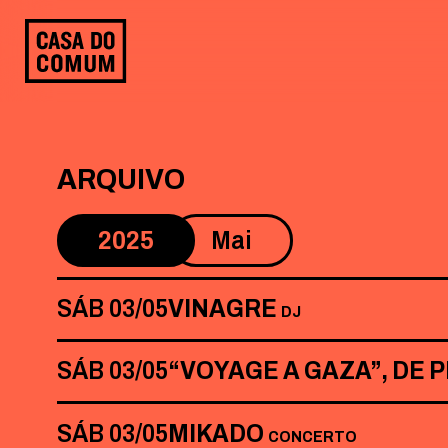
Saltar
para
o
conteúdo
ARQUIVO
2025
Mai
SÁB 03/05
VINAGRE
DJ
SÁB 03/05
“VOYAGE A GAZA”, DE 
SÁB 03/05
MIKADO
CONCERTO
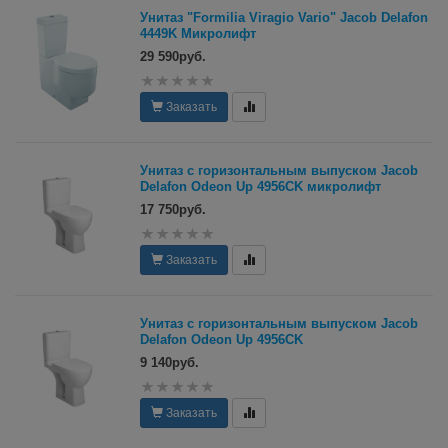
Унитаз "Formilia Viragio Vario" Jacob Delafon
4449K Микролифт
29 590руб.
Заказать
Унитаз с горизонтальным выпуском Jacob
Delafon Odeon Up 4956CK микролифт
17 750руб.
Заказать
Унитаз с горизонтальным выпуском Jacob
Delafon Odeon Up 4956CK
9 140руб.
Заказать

════════

Could you copy the listing exactly, leaving out any pictures?

Saltar
para
o
conteúdo
ARQUIVO
2025
Mai
SÁB 03/05
VINAGRE
DJ
SÁB 03/05
“VOYAGE A GAZA”, DE 
SÁB 03/05
MIKADO
CONCERTO
Унитаз "Formilia Viragio Vario" Jacob Delafon
4449K Микролифт
29 590руб.
Заказать
Унитаз с горизонтальным выпуском Jacob
Delafon Odeon Up 4956CK микролифт
17 750руб.
Заказать
Унитаз с горизонтальным выпуском Jacob
Delafon Odeon Up 4956CK
9 140руб.
Заказать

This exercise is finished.